I compose my self and go and see her, again I’m shocked to see Vicki and all the equipment that is by the bed, as I talk to her I try not to cry, she has a full face mask on and tries to speak but I can’t hear, I talk holding her hand and tell I have to leave but will be back soon, she looks very fragile and very frightened, I tell her I love her very much and I will be back at 1pm not sure if she understands.

Back at HDU 1pm, another nurse looking after Vicki introduced herself, and explained about the equipment at the bed side and said to ask if I needed to know anything. I tell her about the MS and about Vicki’s immobility, her right arm and left leg are both fixed, can’t use left arm or hand can only use index finger and thumb on right hand.

Visiting in HDU is 1-2 4-7 pm,

Vicki keeps asking about the TV, she can’t change the channels and the remote isn’t working also she can’t see the clock; she thinks she is at home.

I try to explain to her that she doesn’t have the remote it’s at home.This is when I realise she is hallucinating I ask the nurse about Vicki’s meds from home, she explains that they stopped them while on stronger meds on the ward.

Her white cells and blood sugar are both high, she is on Insulin sodium levels still high but coming down slowly.

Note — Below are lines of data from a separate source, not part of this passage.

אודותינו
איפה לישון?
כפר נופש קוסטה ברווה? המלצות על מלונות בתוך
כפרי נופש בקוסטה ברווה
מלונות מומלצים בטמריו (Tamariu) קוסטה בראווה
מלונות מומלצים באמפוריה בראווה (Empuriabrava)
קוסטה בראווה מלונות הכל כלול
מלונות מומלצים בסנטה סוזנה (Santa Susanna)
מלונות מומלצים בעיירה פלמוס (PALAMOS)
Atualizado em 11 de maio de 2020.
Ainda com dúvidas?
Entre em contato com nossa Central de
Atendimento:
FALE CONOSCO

Mask is off and she asks again why she is in hospital, I tell she is very poorly, because Doctors not sure how long Vicki has, it’s so difficult I have tried to explain to family and close friends of Vicki’s condition, so they will be here at various times.

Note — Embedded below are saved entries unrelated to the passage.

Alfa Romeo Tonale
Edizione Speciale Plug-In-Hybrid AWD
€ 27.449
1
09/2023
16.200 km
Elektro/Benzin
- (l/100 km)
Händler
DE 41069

I ask the nurse if they can apply the face cream in the morning instead of water and she said yes, so I explain in the cream in order.

There is a large chart by side of the bed, its quite visual colours and graphs with all different meds on it.

Our son and daughter are here, it’s understandable that they are upset seeing their mom in this condition, especially as its mothers day.

Well from now every day Vicki is alive is a bonus, Doctors didn’t think Vicki would make it to Monday, I wonder how much does she understand about her condition, not sure if I should ask her, is it better that she does not know?

All too soon it’s time to go, we have not been apart since 1986, when I  worked away from home, and again Vicki asks me to stay the nurse said 15 minutes. I stay till 8pm Vicki whispers that she loves me I tell her I love her very much she smiles as I kiss her goodnight then I’m gone.

Our son has gone back to Bristol, but will be back at the weekend, back home I have some messages on machine I sort them and return phone calls.

Write days events in my diary then it’s off to bed, I’m sleeping in Vicki’s bed it’s easier than unfolding my bed, plus I feel she is with me, can’t get used to the air mattress, at least it’s better than the old social U bend of a bed that Vicki had, she loved this Bakare bed she said it was very comfy.